A pinnacle of performance
The perpetual quest for performance explains the presence of profiled gear teeth enabling optimal transmission at the centre of the base-plate in black PVD-treated grade 5 titanium, as well as a fast-winding barrel that provides 50 hours of reserve power. Machined in-house, the baseplate, bridges, tourbillon cage and certain turned parts have all been subjected to rigorous validation tests to make certain they offer the same shock resistance as the brand’s more sporty timepieces.

Beautiful inside and out
The shape and transparency of the movement bear witness to the way aesthetics are perceived as a critical component of design. The obsession with lighter weight began with a process of skeletonisation that cut curved longitudinal openings, across the calibre, starting at six o’clock, to slim its proportions and showcase the tourbillon cage.

 
“To achieve the lightness we were after,” insists Salvador Arbona, “we sought to induce trans-parency in the movement while referencing the curves of the case in a subtle and balanced way.
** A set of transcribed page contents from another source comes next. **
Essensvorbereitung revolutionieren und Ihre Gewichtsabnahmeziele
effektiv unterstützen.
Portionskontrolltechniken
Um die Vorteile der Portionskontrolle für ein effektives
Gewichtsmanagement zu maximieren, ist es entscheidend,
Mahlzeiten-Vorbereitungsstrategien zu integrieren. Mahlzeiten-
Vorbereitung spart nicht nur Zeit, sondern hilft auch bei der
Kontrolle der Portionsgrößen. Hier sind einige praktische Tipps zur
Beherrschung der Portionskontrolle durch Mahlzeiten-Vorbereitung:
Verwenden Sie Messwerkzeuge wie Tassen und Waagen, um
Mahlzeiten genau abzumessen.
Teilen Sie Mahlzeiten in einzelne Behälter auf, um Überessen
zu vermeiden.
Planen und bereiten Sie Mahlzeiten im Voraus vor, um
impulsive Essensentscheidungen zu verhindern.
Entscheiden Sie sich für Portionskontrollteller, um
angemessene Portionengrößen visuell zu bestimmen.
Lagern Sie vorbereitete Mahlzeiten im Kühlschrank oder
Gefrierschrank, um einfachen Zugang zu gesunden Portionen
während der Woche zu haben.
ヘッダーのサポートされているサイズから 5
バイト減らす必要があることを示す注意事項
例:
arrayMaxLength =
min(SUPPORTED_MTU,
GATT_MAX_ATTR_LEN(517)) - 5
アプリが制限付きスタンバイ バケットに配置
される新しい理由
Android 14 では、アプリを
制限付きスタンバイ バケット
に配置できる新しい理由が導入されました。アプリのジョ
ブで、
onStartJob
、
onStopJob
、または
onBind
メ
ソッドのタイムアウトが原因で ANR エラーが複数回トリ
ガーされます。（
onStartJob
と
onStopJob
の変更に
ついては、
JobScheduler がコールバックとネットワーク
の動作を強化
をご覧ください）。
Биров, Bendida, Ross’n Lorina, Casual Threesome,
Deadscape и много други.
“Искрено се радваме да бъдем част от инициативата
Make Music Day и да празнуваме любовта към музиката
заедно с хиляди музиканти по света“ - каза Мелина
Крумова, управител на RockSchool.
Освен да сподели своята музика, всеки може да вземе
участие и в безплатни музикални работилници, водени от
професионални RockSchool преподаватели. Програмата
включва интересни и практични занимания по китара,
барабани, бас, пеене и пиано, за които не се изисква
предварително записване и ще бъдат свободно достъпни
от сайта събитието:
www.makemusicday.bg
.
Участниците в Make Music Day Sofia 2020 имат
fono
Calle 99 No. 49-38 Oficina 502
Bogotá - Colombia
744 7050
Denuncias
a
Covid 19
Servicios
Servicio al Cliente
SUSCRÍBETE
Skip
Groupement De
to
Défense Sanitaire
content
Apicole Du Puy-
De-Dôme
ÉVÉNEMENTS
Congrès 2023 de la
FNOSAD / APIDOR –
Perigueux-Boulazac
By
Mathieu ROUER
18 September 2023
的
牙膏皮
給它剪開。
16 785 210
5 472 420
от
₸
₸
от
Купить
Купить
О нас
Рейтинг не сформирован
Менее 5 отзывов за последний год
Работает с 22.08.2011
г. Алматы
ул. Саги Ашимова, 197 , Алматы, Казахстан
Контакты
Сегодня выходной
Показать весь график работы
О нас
The varying width of the contour on the bevels of the bridges helped to accentuate their visual impact.”

Despite the modern and technical nature of the innovative materials used, they nonetheless adhere to the highest quality standards and hand finishing.

“The ’gradual’ bevels,” shares Salvador Arbona “are a real headache for our decorators. We had to develop complex hand-stretching processes for curved surfaces”.

 
Discretion and presence
The Calibre CRMT1 is making its debut aboard the RM 71-01. Regarding this precious, feminine, bejewelled watch as a fragile object, however, is quite out of the question. ‘This is a watch designed to be worn day-in day-out, precisely because it has an automatic winding mechanism,’ points out Salvador Arbona. ‘Its architecture is unobtrusive enough to bring the dial, hands and accessories to the fore.’ What’s more, the powerful and versatile Calibre CRMT1 could accommodate further complications. Its compact size and weight, its toughness and its architecture all suggest that it is destined for further development.